____ THE RECORDS

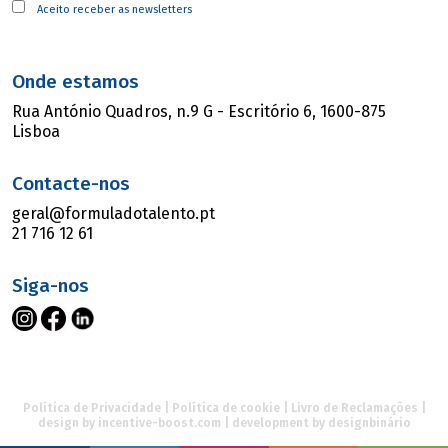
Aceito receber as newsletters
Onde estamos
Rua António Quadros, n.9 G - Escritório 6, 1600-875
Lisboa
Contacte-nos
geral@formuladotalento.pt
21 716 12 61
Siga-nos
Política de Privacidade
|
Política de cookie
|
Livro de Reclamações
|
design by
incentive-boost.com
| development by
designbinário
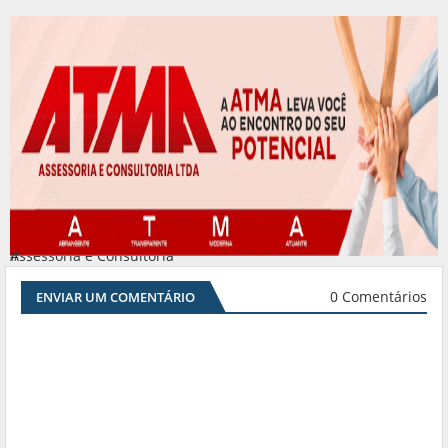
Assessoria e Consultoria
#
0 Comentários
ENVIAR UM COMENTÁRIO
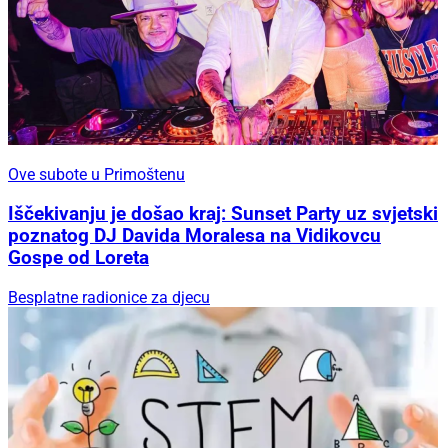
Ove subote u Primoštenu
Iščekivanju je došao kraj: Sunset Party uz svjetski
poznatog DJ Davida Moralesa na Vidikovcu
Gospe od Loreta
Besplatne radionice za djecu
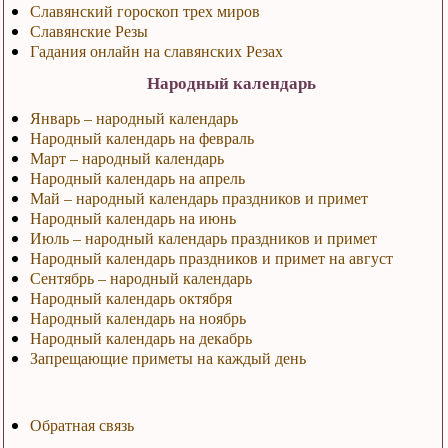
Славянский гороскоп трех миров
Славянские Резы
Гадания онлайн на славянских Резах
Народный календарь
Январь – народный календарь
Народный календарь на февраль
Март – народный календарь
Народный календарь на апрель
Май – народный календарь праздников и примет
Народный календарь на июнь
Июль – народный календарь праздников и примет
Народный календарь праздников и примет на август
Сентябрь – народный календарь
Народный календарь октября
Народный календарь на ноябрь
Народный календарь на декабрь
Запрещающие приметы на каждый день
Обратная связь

________
____ THE RECORDS

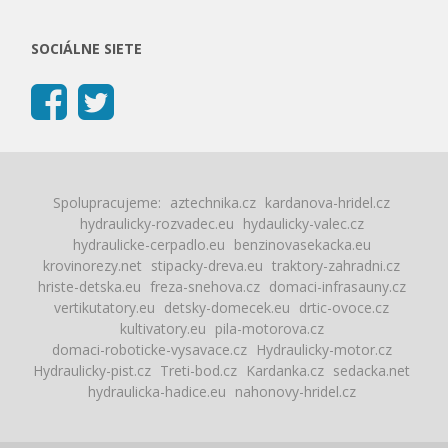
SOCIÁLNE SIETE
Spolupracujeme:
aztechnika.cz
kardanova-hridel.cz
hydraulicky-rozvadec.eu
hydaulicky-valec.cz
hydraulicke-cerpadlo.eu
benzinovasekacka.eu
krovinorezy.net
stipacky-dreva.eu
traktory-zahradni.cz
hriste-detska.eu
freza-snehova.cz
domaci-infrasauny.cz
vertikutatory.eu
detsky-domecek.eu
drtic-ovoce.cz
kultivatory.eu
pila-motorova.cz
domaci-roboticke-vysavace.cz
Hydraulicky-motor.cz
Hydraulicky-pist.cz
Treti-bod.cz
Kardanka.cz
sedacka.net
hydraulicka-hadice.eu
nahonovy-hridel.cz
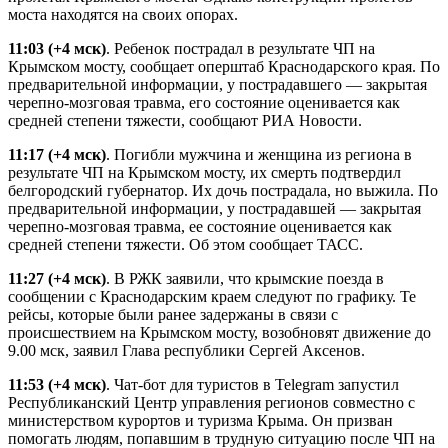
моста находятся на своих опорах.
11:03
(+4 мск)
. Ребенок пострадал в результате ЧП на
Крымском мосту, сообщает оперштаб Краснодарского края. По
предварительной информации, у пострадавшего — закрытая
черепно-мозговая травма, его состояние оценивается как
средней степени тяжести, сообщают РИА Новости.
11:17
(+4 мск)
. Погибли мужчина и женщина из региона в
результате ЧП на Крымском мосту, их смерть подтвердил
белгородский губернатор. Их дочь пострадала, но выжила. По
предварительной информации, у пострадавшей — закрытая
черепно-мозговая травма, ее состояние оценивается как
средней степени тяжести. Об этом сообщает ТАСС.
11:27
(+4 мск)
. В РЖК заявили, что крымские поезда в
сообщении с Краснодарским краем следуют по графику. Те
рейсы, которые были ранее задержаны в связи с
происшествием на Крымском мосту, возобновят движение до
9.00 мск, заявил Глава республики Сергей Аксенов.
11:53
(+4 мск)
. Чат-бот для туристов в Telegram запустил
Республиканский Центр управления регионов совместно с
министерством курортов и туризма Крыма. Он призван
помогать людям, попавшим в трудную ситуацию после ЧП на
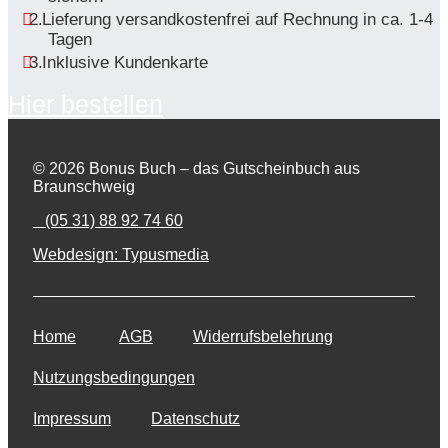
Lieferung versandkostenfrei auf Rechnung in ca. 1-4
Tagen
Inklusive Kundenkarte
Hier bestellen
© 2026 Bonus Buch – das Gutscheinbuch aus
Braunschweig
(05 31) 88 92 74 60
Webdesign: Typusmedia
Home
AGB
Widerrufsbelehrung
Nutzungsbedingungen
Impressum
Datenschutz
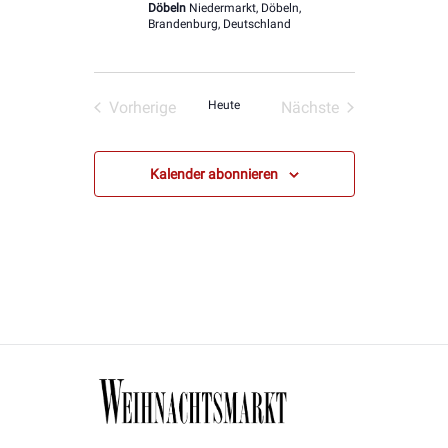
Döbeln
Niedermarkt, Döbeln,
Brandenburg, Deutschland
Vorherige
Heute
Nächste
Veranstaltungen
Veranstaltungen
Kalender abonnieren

________

## [WHAT YOU NEED TO DO]
Go through the entries and copy every line with "результате".

## [RESULT OF THE EXERCISE]
. Ребенок пострадал в результате ЧП на
результате ЧП на Крымском мосту, их смерть подтвердил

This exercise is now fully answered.